WHAT YOU NEED TO DO >>
Output exactly, and only, the lines below from the one with "рекламных материалах. Такие" down to the one with "de 2026. Disculpad las molestias". Include both end lines and no pictures.

THE DATA >>
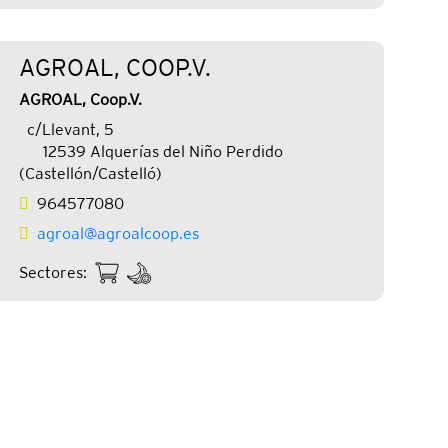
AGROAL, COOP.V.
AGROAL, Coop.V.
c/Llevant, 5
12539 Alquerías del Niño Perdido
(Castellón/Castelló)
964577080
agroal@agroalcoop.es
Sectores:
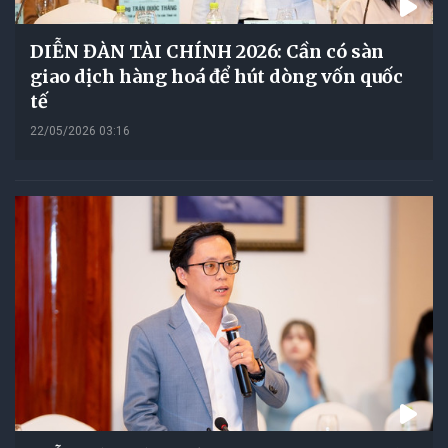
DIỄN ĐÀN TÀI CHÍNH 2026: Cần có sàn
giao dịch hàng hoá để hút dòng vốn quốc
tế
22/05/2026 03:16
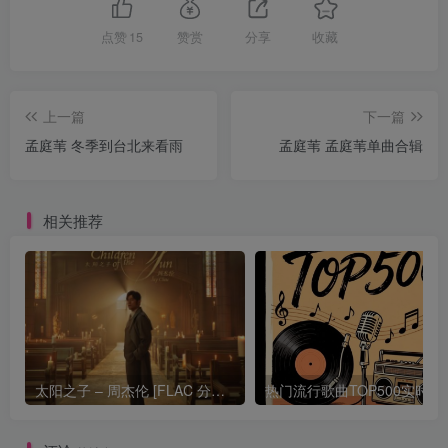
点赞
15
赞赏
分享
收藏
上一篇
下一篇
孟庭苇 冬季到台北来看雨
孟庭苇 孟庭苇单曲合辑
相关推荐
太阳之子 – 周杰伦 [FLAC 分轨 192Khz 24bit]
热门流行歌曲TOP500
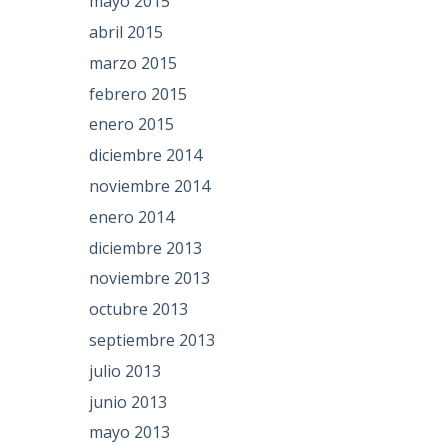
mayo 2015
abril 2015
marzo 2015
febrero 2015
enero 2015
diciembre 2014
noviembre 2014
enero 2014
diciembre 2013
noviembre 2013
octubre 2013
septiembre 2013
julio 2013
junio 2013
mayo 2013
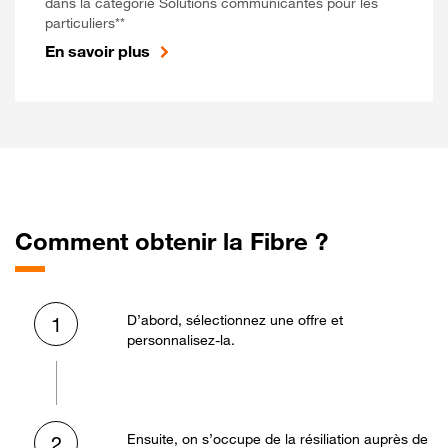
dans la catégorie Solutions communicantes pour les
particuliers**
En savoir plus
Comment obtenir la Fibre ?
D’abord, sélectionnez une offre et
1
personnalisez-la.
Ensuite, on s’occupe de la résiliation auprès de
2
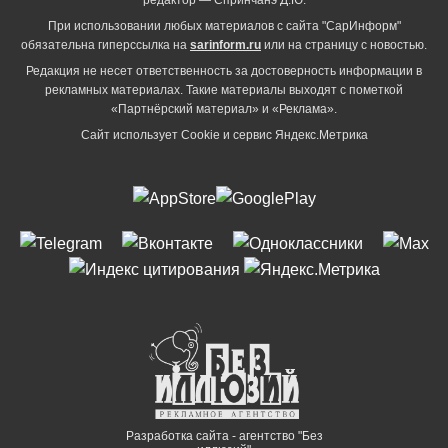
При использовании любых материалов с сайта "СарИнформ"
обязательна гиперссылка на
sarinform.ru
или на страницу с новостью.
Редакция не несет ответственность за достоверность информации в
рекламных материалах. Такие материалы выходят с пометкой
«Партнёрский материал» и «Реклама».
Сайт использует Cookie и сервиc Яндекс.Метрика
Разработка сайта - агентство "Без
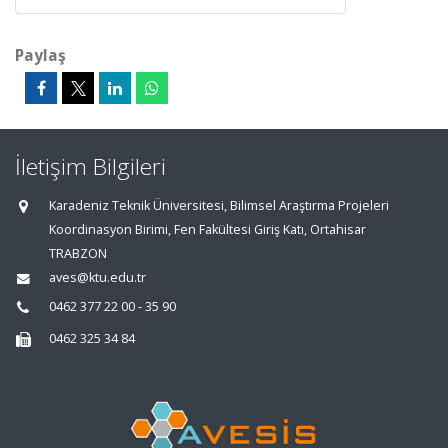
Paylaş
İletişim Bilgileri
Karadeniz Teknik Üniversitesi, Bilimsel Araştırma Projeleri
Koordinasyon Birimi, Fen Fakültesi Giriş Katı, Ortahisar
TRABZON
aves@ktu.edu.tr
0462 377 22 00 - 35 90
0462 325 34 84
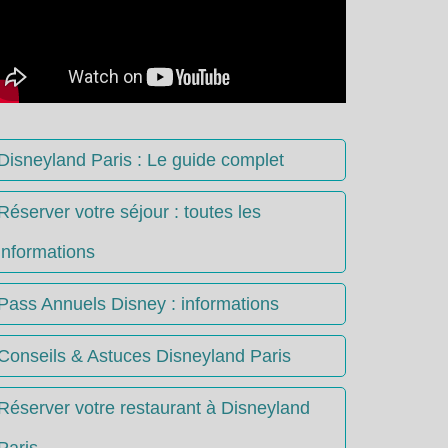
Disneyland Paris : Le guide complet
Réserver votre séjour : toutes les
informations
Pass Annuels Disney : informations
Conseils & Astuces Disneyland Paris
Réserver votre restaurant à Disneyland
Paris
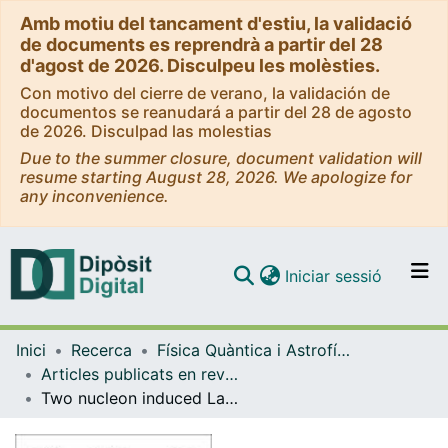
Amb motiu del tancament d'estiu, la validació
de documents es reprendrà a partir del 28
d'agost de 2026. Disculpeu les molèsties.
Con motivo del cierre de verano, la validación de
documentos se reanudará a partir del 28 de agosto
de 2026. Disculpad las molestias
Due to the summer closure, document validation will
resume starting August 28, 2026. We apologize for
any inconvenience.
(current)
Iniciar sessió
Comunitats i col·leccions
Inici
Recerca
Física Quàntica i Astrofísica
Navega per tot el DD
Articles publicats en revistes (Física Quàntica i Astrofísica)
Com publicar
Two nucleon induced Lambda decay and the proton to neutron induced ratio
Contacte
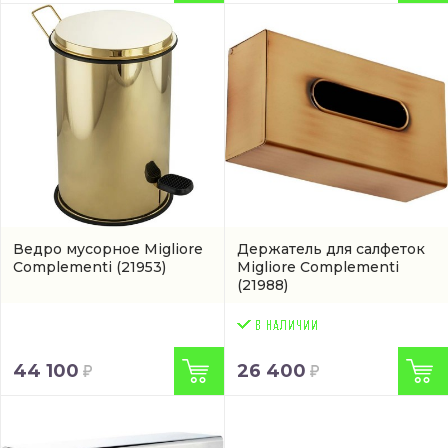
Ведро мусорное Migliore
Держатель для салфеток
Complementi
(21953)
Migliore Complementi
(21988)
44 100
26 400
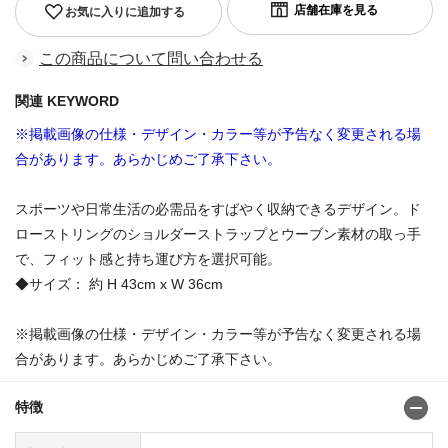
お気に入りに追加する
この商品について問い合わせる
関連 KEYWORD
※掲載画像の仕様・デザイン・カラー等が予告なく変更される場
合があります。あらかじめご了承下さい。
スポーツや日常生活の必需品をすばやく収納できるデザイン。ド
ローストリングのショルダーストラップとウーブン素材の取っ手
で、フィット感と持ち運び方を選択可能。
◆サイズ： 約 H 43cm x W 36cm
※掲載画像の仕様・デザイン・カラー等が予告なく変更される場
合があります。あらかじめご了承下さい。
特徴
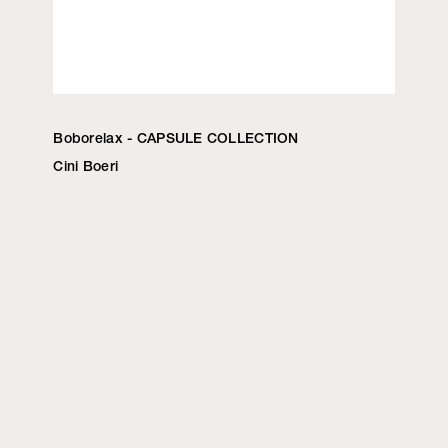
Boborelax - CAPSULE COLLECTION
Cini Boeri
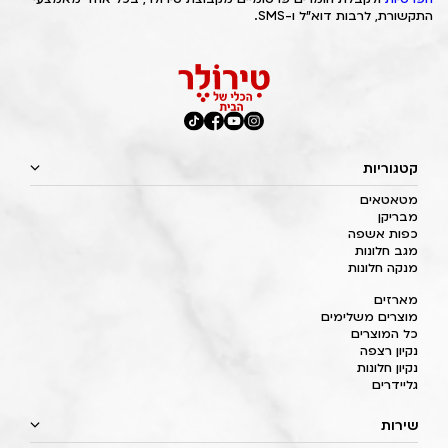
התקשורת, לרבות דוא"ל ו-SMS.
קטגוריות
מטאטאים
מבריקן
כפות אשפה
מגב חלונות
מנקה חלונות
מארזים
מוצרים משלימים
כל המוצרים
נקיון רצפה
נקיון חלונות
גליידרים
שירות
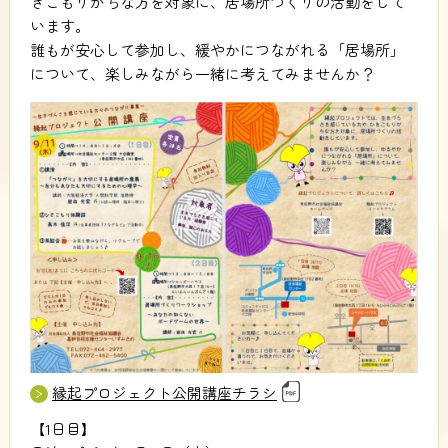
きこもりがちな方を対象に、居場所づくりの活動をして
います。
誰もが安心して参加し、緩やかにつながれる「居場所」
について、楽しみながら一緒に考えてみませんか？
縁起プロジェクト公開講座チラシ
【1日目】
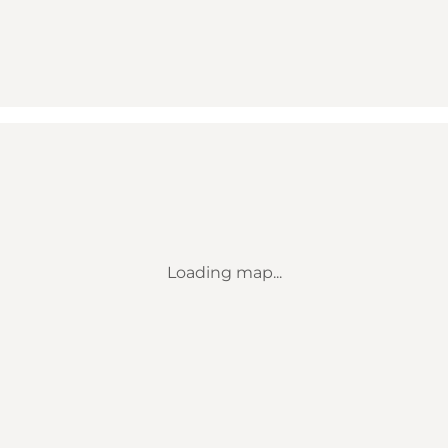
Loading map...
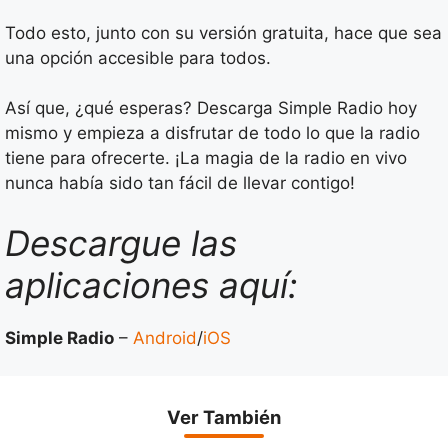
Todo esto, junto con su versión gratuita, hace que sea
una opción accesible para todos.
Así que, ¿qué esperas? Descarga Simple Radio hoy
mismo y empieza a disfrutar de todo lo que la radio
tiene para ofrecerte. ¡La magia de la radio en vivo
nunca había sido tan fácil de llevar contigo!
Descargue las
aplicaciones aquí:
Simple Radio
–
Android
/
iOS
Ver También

YOUR SOLUTION >>
рекламных материалах. Такие материалы выходят с пометкой
«Партнёрский материал» и «Реклама».
Сайт использует Cookie и сервиc Яндекс.Метрика
Разработка сайта - агентство "Без
Paylaş
İletişim Bilgileri
Karadeniz Teknik Üniversitesi, Bilimsel Araştırma Projeleri
Koordinasyon Birimi, Fen Fakültesi Giriş Katı, Ortahisar
TRABZON
aves@ktu.edu.tr
0462 377 22 00 - 35 90
0462 325 34 84
Disneyland Paris : Le guide complet
Réserver votre séjour : toutes les
informations
Pass Annuels Disney : informations
Conseils & Astuces Disneyland Paris
Réserver votre restaurant à Disneyland
Paris
Amb motiu del tancament d'estiu, la validació
de documents es reprendrà a partir del 28
d'agost de 2026. Disculpeu les molèsties.
Con motivo del cierre de verano, la validación de
documentos se reanudará a partir del 28 de agosto
de 2026. Disculpad las molestias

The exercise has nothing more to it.